With the election only a few weeks away, marketers may find that inboxes are crammed with email in the swing states.
That’s only one of the issues brands are coping with due to a heated political season, the COVID-19 pandemic and a digital holiday surge, according to Black Friday/Black Monday Special Edition, a paper by Essence of Email.
Ancient direct-marketing wisdom dictated that elections and the Olympics depressed direct-mail response, but that old rule may not apply this year.
Indeed, the “sharp increase in email sending frequency that happened during the depths of the coronavirus scare showed across the industry that consumers tolerate more emails than previously thought,” writes Heath Weaver, managing director of Essence of Email.

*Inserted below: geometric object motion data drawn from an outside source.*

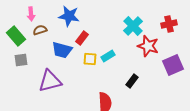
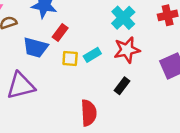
red star: (148, 46) -> (127, 50), moved, turned -30

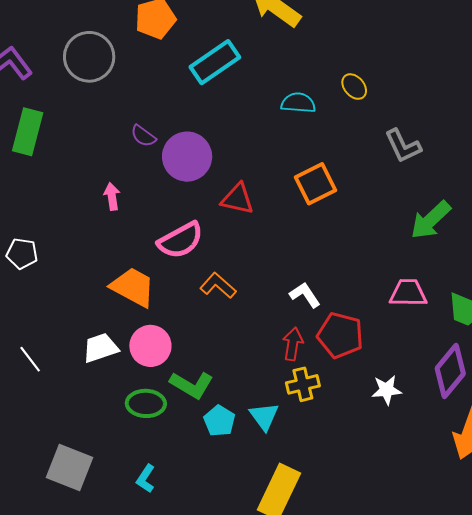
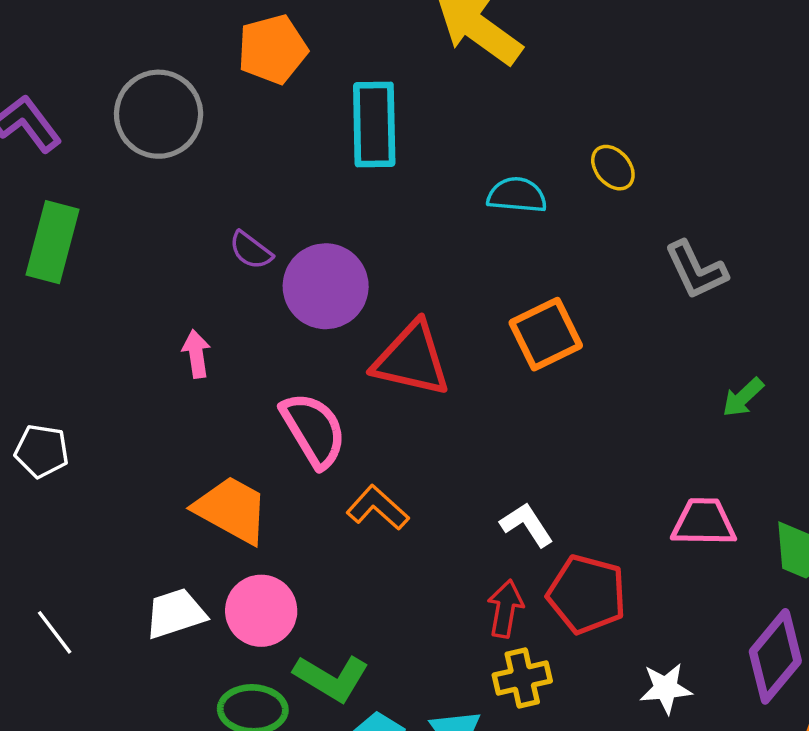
cyan rectangle: (215, 62) -> (374, 125), turned -57
red triangle: (237, 199) -> (412, 359), size x1.4
green arrow: (431, 220) -> (743, 397), size x0.6
pink semicircle: (180, 240) -> (314, 430), turned -93

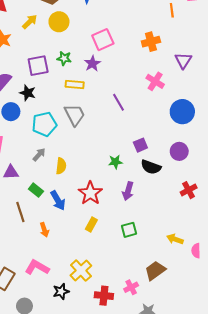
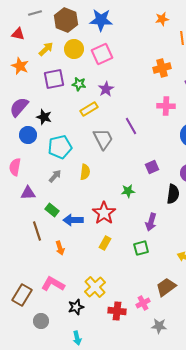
pink square: (103, 40) -> (102, 54), moved
purple square: (38, 66) -> (54, 79), moved
pink cross: (155, 81) -> (166, 106), turned -30
yellow rectangle: (75, 84) -> (89, 109), turned -36
gray trapezoid: (75, 115) -> (103, 139), moved
green star: (115, 162) -> (128, 191), moved
yellow semicircle: (61, 166) -> (85, 172), moved
black semicircle: (151, 167) -> (173, 194), moved, turned -102
purple arrow: (128, 191) -> (151, 222), moved
blue arrow: (58, 200) -> (73, 220), turned 120

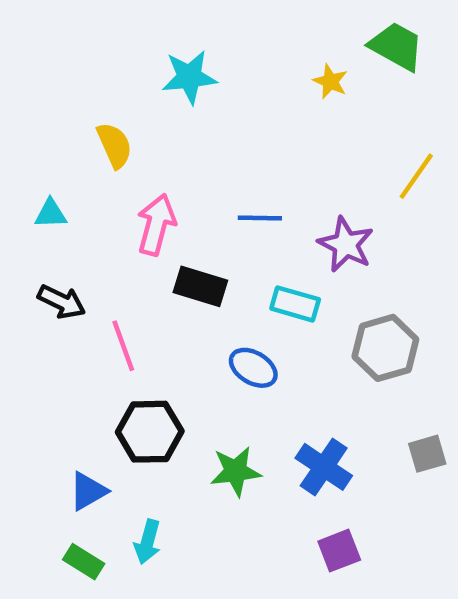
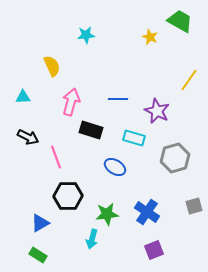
cyan star: (189, 77) -> (86, 35), size x0.7
cyan arrow: (148, 542) -> (92, 239), moved

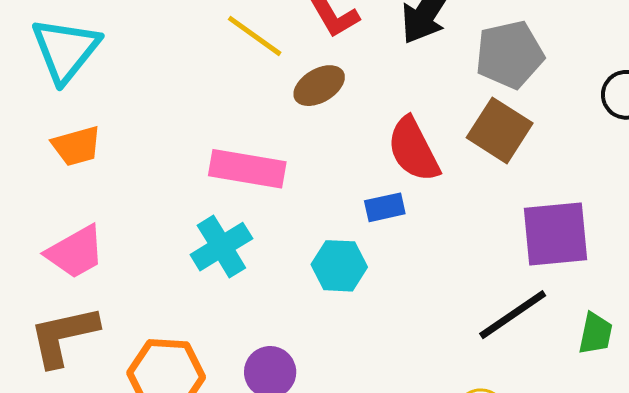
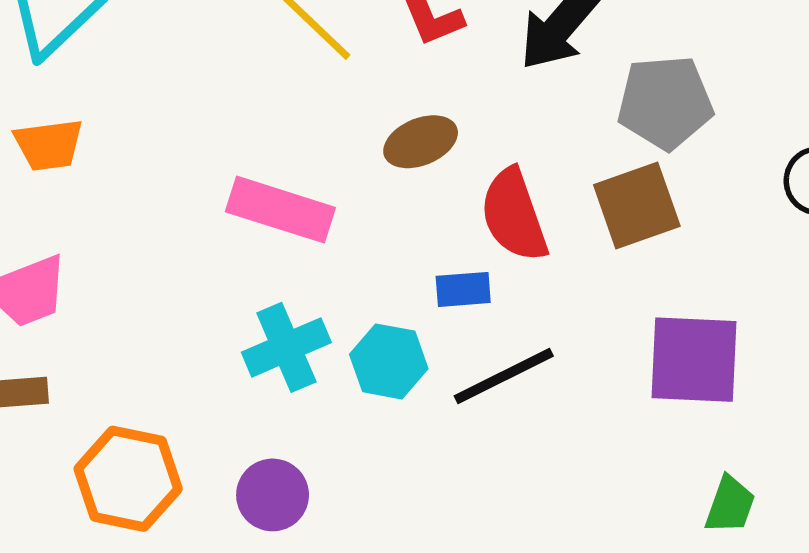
brown ellipse: (319, 86) -> (421, 142), moved
brown square: (500, 130) -> (637, 206), turned 30
cyan cross: (221, 247) -> (286, 347), moved
black line: (513, 315) -> (504, 376), moved

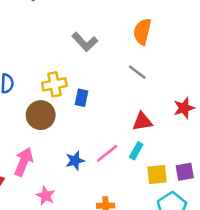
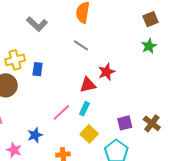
red star: (184, 108) -> (107, 72), moved
blue star: (75, 161) -> (35, 135), moved
yellow square: (157, 175) -> (89, 134), moved, turned -36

The downside is that email delivery will be a hurdle. The paper predicts that “the inboxing rate will decrease during the holiday season,” and adds that this is likely to hit firms without proper sending procedures and protective setups.
The reason is that shoppers “will not resume in-store shopping, so email communication regarding digital deals will be paramount to retail success,”states Matt Wolosz, vice president of sales at TowerData, according to the paper.
Here are some tips for getting your email delivered during this triple-threat period, courtesy of Essence of Email.
First, don’t try to email your entire list at once. Break it down into tiered segments based on such criteria as engagement frequency.
Start with the people who regularly interact with your brand, then move down the list to shoppers who aren’t so engaged.
Next, watch out for your sent times. Email service providers can be overloaded during periods of high traffic.
The paper advises: “Don’t schedule emails on-the-hour, but opt for quarter to or past the hour instead (for example, 6:15 p.m. instead of 6:00 p.m.).
Also, watch out for your cadence — don’t send emails to people who got one four, six or eight hours ago.
In addition, limit the number of emails you send at once — to 25% or 50% of your list each hour — to avoid being rejected by service providers.
Don’t overlook compliance — empowered by laws like GDPR, governments worldwide are cracking down on purported privacy violations. For instance, Australia fined a retailer AUD 1 million for “spamming” over 1.2 million consumers. This sort of problem can be avoided with double opt-in.
Finally, remember that "options will vary depending on your brand’s needs, the type of product you’re selling, the audience you’re trying to reach, and many other things."